Look through the material below and copy exactly the lines from the line with "REE 21.03.2025" to the line with "ROCO 14.02.2025", those two lines included.

Start of DATASET

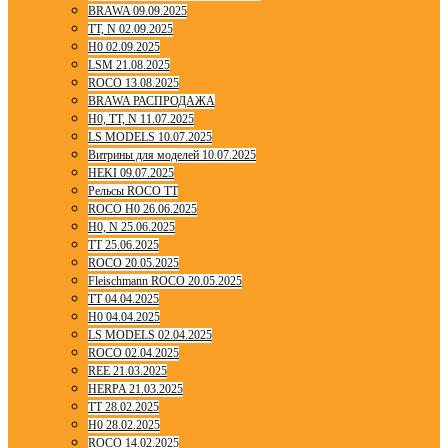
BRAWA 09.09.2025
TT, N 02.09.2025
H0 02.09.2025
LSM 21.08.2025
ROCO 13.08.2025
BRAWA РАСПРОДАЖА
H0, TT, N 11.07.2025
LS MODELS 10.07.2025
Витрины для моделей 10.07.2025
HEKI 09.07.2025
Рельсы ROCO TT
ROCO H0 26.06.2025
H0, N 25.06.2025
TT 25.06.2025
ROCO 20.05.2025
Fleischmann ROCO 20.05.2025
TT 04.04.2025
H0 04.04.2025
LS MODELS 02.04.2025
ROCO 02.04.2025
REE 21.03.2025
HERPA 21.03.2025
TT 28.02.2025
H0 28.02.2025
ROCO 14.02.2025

End of DATASET
Start of DATASET

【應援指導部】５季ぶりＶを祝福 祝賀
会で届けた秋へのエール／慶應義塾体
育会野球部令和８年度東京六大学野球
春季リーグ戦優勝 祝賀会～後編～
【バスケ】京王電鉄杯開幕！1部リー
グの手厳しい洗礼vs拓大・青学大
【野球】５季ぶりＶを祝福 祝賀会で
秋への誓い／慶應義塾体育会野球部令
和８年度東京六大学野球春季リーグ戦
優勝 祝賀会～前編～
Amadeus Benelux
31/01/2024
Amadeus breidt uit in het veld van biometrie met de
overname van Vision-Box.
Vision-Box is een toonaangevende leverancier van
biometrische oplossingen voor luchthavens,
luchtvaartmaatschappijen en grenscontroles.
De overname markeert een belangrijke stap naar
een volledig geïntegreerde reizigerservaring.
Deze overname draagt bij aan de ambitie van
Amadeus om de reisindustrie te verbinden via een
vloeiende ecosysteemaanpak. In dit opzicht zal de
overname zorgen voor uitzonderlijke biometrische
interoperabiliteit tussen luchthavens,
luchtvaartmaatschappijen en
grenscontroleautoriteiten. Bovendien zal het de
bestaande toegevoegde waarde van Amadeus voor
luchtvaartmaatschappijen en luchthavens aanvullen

End of DATASET
Start of DATASET

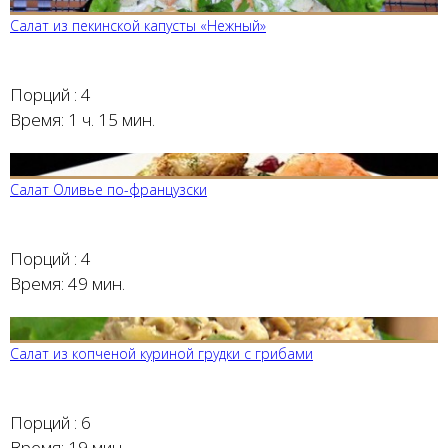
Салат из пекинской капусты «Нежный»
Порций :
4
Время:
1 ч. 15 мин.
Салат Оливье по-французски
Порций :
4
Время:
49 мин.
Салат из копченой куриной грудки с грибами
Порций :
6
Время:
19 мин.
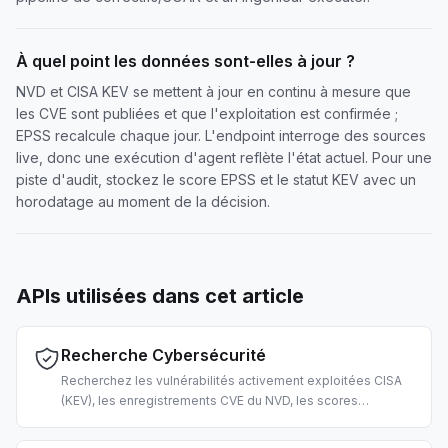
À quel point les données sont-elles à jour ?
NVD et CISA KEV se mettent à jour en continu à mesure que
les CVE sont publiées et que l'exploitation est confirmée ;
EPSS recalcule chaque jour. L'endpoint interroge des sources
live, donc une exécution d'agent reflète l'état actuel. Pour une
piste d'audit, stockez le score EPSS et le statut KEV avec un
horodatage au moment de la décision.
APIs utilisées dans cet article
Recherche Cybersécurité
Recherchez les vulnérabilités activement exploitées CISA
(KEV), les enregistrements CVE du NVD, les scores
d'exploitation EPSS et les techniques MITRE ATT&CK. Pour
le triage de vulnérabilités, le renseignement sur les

End of DATASET

FINAL ANSWER —
REE 21.03.2025
HERPA 21.03.2025
TT 28.02.2025
H0 28.02.2025
ROCO 14.02.2025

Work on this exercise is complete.